Which lines below include the string "квитки"? Please show each one.

Input for this task section start

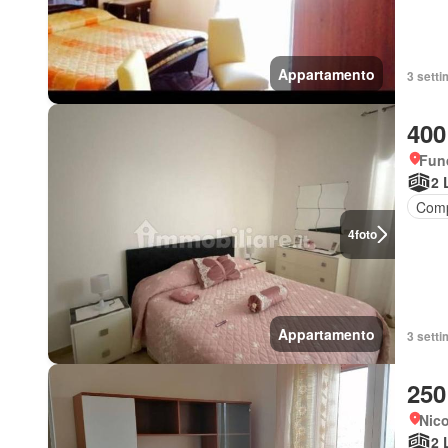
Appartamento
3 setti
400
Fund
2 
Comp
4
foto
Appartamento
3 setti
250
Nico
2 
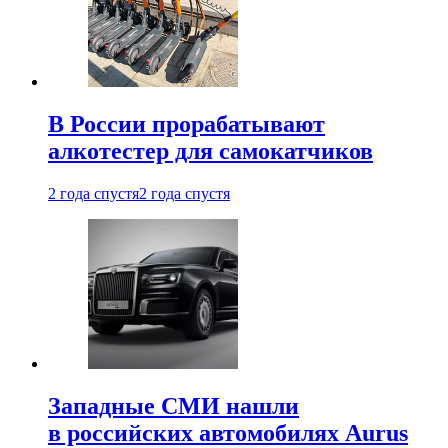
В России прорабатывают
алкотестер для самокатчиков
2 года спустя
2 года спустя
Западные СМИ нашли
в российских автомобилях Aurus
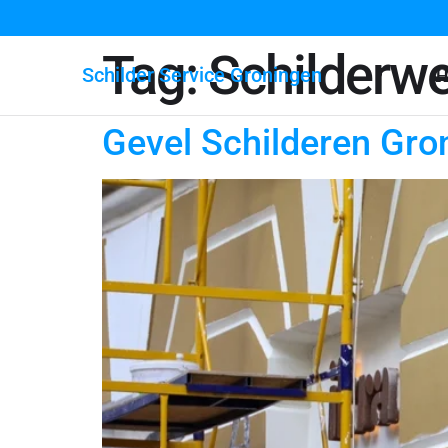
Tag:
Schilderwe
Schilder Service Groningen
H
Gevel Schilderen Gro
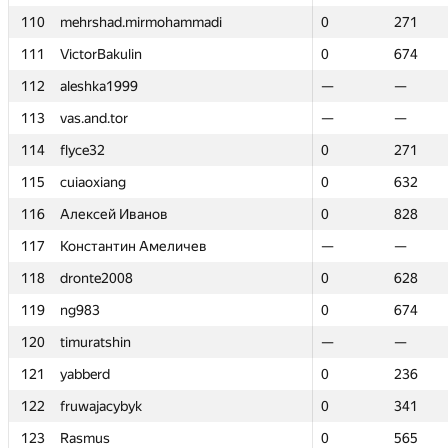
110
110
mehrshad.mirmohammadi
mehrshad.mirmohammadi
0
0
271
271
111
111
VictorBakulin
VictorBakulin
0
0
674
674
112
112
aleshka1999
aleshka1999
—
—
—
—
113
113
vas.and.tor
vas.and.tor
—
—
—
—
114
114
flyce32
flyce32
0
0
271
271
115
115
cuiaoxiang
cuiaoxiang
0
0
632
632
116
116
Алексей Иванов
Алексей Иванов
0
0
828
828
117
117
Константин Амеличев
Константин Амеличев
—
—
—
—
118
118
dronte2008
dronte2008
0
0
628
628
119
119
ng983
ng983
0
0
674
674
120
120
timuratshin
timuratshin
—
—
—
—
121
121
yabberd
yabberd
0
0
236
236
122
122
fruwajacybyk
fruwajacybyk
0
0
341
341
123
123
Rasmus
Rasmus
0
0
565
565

Input for this task section end
Input for this task section start

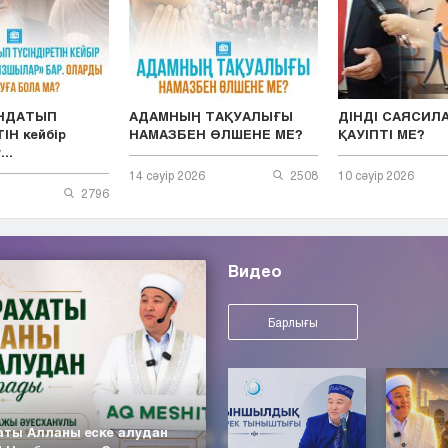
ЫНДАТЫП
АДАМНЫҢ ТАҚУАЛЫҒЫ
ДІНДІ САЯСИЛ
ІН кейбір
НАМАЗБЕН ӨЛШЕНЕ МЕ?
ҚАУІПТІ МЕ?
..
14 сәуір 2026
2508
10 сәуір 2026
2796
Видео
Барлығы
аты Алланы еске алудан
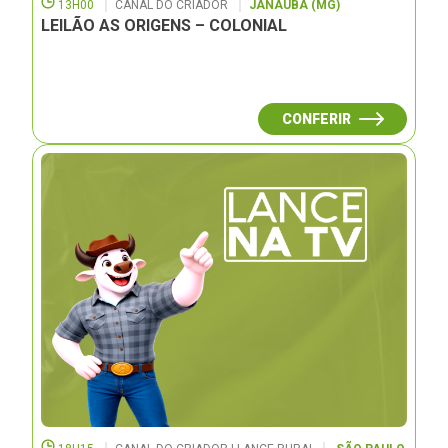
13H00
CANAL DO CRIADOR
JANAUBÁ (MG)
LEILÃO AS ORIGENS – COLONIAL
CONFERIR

Input for this task section end
Input for this task section start

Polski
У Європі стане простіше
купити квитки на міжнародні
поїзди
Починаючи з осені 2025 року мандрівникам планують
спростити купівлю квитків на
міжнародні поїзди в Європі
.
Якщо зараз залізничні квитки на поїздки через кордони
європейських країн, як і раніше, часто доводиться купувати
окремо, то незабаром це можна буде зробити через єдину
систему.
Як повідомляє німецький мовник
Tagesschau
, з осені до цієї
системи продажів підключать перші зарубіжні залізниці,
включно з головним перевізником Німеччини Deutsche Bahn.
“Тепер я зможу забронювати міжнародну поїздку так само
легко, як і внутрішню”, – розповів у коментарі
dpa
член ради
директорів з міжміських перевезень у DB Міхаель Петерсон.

Input for this task section end

Result of this exercise:
купити квитки на міжнародні
Якщо зараз залізничні квитки на поїздки через кордони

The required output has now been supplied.